In the year following the Supreme Court Dobbs decision, the abortion landscape in the United States became more fractured than ever.
Abortions increased nationwide, according to a new report from #WeCount, a research project led by the Society of Family Planning — the average monthly change in the 12 months post-Dobbs compared to the two months pre-Dobbs adds up to about 2,200 more abortions over the course of a year.
But the trends diverged sharply based on state policy, with abortions all but stopped in states with bans and significant increases in many states where abortion remained legal.
There were about 115,000 fewer abortions in the 17 states with total or six-week bans in effect, plummeting 98% in banned states and dropping 40% in those with 6-week gestational limits, according to the new report. About a third of the overall decline can be attributed to Texas.
The remaining 33 states where abortion remained legal, along with the District of Columbia, recorded nearly 117,000 more abortions — a 14% increase year-over-year.
“This is a sign of increasing inequality of access,” said Caitlin Myers, a professor of economics at Middlebury College. Her research has focused on abortion trends, but she was not involved in the new analysis.
“Whether somebody who wants to access abortion can actually do so depends more than ever on where they live,” she said.
The #WeCount analysis tracks both procedural and medication abortions through data reported by providers, but it does not account for self-managed abortions such as those received through Aid Access that are not obtained within the formal US health care system.

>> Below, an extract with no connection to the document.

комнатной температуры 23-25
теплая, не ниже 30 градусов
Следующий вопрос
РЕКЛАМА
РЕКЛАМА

Much of the increase in states where abortion remains legal were among patients who traveled from states with bans or restrictions, experts say. The new report doesn’t capture how widespread the need to travel for an abortion has become, but local data suggests a clear trend.
There were 21,500 more abortions in Illinois in the year after the Dobbs decision, more than any other state, according to the new report. Nearly a quarter of patients that went to Planned Parenthood Illinois traveled from another state in that time, according to the organization – up from 7% before the Supreme Court decision. And Planned Parenthood of the Rocky Mountains says that 90% of the increase they’ve seen has been among out-of-state patients.

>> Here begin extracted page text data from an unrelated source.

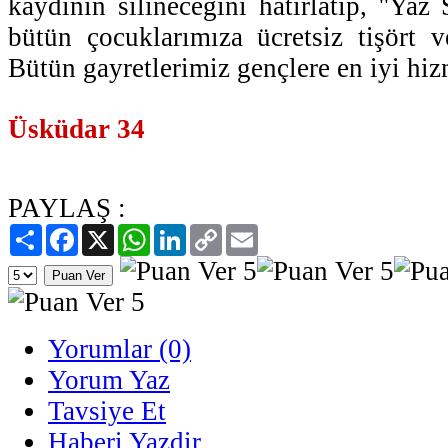
kaydının silineceğini hatırlatıp, ''Ya
bütün çocuklarımıza ücretsiz tişört v
Bütün gayretlerimiz gençlere en iyi hiz
Üsküdar 34
PAYLAŞ :
Paylaş
Facebook
X
WhatsApp
LinkedIn
Copy
Email
Link
Yorumlar (0)
Yorum Yaz
Tavsiye Et
Haberi Yazdir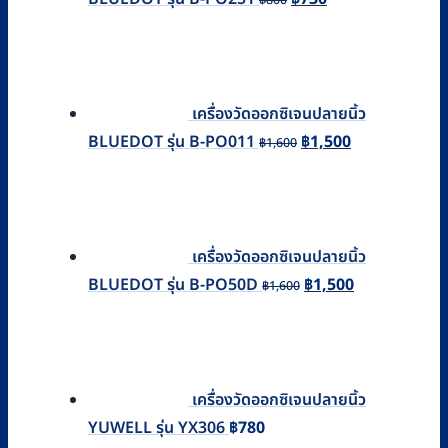
฿
800
price
price
was:
is:
฿800.
฿730.
เครื่องวัดออกซิเจนปลายนิ้ว
Original
Current
BLUEDOT รุ่น B-PO011
฿
1,500
฿
1,600
price
price
was:
is:
฿1,600.
฿1,500.
เครื่องวัดออกซิเจนปลายนิ้ว
Original
Current
BLUEDOT รุ่น B-PO50D
฿
1,500
฿
1,600
price
price
was:
is:
฿1,600.
฿1,500.
เครื่องวัดออกซิเจนปลายนิ้ว
YUWELL รุ่น YX306
฿
780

Providers in Florida reported the third most abortions overall and the second largest increase, according to the new report. And more than 5,000 people have traveled from out-of-state to receive an abortion in Florida so far this year, according to data from the state health department — already more than in all of 2021.
Abortion in the conservative state is currently legal but in limbo as the state’s Supreme Court weighs a challenge to restrict it. The situation there highlights the massive consequences that ongoing uncertainty threatens, experts say.

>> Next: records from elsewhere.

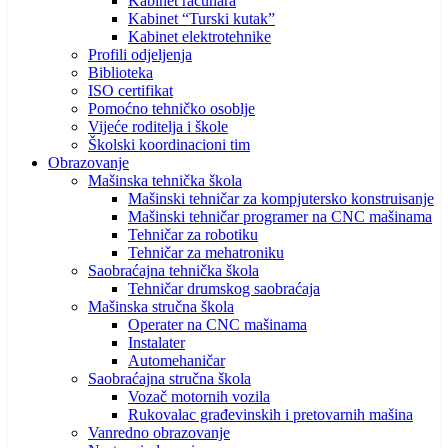
Kabinet računara
Kabinet “Turski kutak”
Kabinet elektrotehnike
Profili odjeljenja
Biblioteka
ISO certifikat
Pomoćno tehničko osoblje
Vijeće roditelja i škole
Školski koordinacioni tim
Obrazovanje
Mašinska tehnička škola
Mašinski tehničar za kompjutersko konstruisanje
Mašinski tehničar programer na CNC mašinama
Tehničar za robotiku
Tehničar za mehatroniku
Saobraćajna tehnička škola
Tehničar drumskog saobraćaja
Mašinska stručna škola
Operater na CNC mašinama
Instalater
Automehaničar
Saobraćajna stručna škola
Vozač motornih vozila
Rukovalac građevinskih i pretovarnih mašina
Vanredno obrazovanje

“Florida going dark would reverberate through the South and dramatically increase driving distances,” Myers said. Displaced patients from within the state and others who relied on the clinics there would likely head north for care, and the flood of patients could create congestion in places like North Carolina or even Virginia, she said.
Earlier research has shown that travel is a significant barrier. And even if additional resources help reduce the burden on patients, it shouldn’t be the gauge of success, experts say.
“It’s really not a public health triumph that people have to mobilize the financial and social resources to travel, sometimes hundreds of miles away from their home, to obtain basic health care,” said Dr. Alison Norris, co-chair of #WeCount and association professor at The Ohio State University’s College of Public Health. “That’s really a public health crisis.”
And there is no measure of how many are falling through the cracks.
About 30% of patients don’t show up for the appointments they make for their abortion care, said Adrienne Mansanares, president and CEO of Planned Parenthood of the Rocky Mountains. But when matched with Patient Navigators — staff dedicated to helping individuals with one-on-one support for their abortion, including finding financial assistance, counseling, logistical guidance and more — the share of missed appointments drops to 2%.
“They were all near-misses. Any one of those details could cause a person to miss (their appointment),” Mansanares said. Access to abortion care is so critical that patients will do whatever it takes to make the appointment as long as they have the resources, she said.
Work to reduce barriers and better protect access in states where abortion remains legal has helped create new opportunities for care that didn’t exist before, expert say.
“Some of these increases are the result of meeting an unmet need, and that’s valuable,” Norris said. Expanded telehealth options, investment in expanding clinics and additional financial resources for patients are among the influx of resources that have helped meet some of the unmet need, she said.
“Still, thousands of people can’t get care in the state where they live. Period. And there’s no reason to assume that the increases in some states are due to everybody who needs an abortion being able to travel for one.”
And for a variety of reasons, there’s looming concern about how permanent some of those valuable resources will be, Norris said.
An increasing share of abortions are provided by virtual-only telehealth providers, according to the new report — up from an average of about 4,000 a month before Dobbs to nearly 7,000 a month afterward.
But legal challenges to the medication abortion drug mifepristone hang in the balance, with the Supreme Court asked to make another significant ruling next year.
“What’s looming over all of this is that the story is not over,” Myers said.